I’m Back!

Myrtle Beach, SC Spring Break 2007 33
Image by Curtis and Eric via Flickr

Going away for a few days has a number of benefits. You clear your head, you reconnect with friends, and you find out that sleep is NOT overrated! What’s different about going away now is that many of us are so caught up in our digital lives that we hardly ever take a step back and look at them since they move so fast.
I had that chance. the condo in which we were staying had no WiFi access so my communication was limited to email via Blackberry. Most web sites are not yet optimized for mobile access (get that on your “to-do” lists, folks) and the 3G network access was off and on. Using a dial-in connection just isn’t feasible since most sites routinely ignore their page weight – with so much broadband access out there, why not?
So I didn’t use my RSS reader and mostly stayed off Twitter and LinkedIn. Nope, I want to tune out a bit and here is what I think I figured out.
Much of what passes for content these days is vomit.   I mean that in the sense of it’s something that someone has regurgitated back, having eaten the original meal elsewhere.  I have literally thousands of items in my RSS reader from the last 5 days yet much of it is repetitive.  I probably net out at several hundred pieces of original content with news or new thinking.  Want a killer app business? Figure out how to make a newsreader that gets the gist of articles and eliminates the duplication or the ones that report on what another site/blogger said.  While there is a lot to be said to a brilliant aggregation site with respect to saving effort in staying current, it’s painfully obvious with several days’ content accumulated who is adding value and who is not.  I’m avoiding the latter from now on.

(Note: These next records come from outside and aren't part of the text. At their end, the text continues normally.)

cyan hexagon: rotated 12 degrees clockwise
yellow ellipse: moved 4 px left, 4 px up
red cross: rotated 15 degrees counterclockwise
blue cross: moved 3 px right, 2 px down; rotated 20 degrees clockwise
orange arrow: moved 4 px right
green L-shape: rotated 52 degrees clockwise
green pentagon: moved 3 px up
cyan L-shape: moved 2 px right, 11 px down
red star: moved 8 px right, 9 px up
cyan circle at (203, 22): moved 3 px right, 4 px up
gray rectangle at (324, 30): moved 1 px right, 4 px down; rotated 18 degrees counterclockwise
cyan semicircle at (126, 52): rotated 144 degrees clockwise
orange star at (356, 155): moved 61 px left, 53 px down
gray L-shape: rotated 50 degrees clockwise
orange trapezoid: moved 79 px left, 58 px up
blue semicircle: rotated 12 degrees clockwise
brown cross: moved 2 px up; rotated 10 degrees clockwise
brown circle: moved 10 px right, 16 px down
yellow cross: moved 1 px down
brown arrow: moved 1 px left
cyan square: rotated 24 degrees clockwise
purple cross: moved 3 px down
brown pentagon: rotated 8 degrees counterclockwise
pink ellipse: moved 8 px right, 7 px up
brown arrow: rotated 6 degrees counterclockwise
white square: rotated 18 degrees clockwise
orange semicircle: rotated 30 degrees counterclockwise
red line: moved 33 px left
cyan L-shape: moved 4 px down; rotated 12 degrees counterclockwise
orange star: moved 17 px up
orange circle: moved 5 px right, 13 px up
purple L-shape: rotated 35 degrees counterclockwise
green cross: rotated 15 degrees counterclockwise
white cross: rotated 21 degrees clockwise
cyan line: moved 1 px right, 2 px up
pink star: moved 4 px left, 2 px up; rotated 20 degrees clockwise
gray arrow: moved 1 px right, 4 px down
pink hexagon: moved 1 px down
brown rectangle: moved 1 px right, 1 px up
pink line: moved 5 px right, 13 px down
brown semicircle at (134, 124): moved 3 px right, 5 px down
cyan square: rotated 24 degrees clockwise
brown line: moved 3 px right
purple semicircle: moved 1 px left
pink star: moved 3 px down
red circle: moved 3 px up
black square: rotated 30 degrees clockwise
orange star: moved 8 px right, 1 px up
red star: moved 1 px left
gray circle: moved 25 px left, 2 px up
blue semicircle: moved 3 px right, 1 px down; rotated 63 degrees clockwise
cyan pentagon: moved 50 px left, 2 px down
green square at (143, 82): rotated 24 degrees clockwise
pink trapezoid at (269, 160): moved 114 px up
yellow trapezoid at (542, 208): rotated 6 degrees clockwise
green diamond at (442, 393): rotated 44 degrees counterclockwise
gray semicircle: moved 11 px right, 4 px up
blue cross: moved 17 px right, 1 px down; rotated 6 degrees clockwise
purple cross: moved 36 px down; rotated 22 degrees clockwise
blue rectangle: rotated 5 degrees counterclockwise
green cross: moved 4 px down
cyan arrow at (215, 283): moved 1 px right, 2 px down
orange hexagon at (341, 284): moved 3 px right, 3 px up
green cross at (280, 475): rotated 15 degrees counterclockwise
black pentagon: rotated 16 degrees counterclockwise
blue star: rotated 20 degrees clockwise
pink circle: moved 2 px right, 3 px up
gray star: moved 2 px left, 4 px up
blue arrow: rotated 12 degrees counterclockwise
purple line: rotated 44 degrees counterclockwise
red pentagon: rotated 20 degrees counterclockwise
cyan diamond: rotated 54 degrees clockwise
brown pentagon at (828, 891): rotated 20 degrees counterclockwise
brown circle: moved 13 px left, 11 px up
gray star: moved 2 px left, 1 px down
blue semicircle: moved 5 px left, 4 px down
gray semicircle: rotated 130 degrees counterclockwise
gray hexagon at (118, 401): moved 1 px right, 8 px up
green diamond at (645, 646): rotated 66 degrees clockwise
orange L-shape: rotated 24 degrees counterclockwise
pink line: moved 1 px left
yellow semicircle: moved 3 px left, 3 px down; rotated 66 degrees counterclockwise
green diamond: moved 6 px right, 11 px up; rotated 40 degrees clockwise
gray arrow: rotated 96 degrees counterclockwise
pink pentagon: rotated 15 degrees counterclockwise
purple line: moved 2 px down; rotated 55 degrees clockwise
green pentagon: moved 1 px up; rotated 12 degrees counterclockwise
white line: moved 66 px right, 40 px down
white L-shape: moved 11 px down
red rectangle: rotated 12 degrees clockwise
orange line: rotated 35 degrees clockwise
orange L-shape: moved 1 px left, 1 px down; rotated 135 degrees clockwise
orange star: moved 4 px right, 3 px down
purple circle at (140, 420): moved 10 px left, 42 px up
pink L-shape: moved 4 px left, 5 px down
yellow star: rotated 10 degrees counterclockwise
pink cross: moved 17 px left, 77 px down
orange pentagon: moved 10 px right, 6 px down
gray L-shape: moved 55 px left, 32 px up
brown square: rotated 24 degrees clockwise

Twitter is becoming overrun with spammers.  I try to follow everyone that follows me but increasingly there are lots of folks that just tweet links to their latest and greatest thing for sale.  No thanks.  LinkedIn is heading down that road as well.  Groups have become places where you advertise, not engage in serious discussions.

I’ll have a few more thoughts on this later in the week but if we’re going to move the business of digital forward we’re going to have to examine the quality of the content upon which that business is built. Clutter doesn’t apply only to the number of ads on a page. Without adding value an entire site itself can fall into that category.
What do you think? Have you “tuned out” for any length of time?